◆ Assigned task ◆
Gather all lines from the material that contain the word "adecvat".

◆ Data excerpts ◆

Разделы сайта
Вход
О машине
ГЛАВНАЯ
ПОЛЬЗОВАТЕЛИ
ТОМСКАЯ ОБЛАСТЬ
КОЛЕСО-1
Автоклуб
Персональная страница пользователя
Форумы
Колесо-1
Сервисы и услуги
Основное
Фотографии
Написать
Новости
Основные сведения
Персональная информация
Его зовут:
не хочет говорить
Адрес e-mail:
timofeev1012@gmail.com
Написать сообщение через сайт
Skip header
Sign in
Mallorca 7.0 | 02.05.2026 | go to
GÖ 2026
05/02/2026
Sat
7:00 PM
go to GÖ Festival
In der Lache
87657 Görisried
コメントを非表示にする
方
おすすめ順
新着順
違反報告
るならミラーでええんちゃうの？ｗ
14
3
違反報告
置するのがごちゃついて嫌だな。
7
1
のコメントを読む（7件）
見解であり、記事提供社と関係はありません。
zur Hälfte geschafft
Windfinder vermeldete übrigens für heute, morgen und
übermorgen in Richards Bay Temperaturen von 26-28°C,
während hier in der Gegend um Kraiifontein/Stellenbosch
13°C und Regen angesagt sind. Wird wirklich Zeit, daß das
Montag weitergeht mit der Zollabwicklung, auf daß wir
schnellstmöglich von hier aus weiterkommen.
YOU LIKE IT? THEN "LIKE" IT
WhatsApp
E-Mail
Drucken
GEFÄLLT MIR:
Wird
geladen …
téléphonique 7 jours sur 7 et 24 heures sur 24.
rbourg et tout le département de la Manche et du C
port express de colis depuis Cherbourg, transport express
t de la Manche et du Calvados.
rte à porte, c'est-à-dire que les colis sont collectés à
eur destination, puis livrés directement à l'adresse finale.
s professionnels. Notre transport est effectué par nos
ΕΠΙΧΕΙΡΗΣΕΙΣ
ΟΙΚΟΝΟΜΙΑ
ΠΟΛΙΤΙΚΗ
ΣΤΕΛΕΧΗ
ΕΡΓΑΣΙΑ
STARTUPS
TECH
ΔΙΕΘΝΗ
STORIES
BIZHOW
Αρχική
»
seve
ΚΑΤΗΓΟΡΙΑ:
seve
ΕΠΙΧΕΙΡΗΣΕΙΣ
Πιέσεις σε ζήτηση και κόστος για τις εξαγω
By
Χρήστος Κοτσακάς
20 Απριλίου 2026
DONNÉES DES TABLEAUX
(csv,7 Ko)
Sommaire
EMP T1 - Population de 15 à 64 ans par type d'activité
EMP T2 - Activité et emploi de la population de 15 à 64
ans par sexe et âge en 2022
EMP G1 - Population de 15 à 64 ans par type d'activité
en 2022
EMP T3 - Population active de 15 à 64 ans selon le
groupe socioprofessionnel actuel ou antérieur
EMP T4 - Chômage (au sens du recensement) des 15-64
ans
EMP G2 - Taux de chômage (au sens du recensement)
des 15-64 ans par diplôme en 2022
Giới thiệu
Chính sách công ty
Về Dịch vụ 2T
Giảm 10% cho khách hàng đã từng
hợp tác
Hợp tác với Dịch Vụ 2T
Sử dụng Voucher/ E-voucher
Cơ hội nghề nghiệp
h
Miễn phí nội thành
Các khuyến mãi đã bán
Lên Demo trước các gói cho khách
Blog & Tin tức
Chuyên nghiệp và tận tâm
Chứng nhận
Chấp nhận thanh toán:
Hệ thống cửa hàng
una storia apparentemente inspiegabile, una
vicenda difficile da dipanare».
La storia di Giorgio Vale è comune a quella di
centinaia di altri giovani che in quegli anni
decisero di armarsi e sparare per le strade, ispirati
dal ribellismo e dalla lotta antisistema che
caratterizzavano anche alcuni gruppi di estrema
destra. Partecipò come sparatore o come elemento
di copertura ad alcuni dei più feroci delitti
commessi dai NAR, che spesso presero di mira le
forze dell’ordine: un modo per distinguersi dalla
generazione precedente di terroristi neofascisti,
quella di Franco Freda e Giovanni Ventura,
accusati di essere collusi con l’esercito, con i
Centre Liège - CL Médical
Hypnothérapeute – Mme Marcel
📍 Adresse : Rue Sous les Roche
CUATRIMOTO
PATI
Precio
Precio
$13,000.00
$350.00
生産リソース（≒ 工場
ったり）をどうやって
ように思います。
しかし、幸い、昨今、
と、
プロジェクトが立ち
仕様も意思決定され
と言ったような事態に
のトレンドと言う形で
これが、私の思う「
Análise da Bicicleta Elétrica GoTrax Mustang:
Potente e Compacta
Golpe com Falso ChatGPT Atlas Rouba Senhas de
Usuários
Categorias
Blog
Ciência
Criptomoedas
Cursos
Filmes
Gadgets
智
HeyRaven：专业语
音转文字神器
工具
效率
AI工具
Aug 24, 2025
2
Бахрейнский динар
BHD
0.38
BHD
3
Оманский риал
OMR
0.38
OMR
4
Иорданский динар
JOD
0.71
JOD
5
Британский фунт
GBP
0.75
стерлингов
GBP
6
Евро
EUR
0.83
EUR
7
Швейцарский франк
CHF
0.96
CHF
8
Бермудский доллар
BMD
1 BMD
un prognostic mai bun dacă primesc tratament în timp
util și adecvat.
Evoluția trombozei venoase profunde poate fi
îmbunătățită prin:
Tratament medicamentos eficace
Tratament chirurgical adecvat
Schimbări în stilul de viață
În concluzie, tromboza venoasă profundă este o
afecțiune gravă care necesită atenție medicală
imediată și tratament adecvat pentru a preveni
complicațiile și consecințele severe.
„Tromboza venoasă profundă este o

◆ Completed exercise ◆
util și adecvat.
Tratament chirurgical adecvat
imediată și tratament adecvat pentru a preveni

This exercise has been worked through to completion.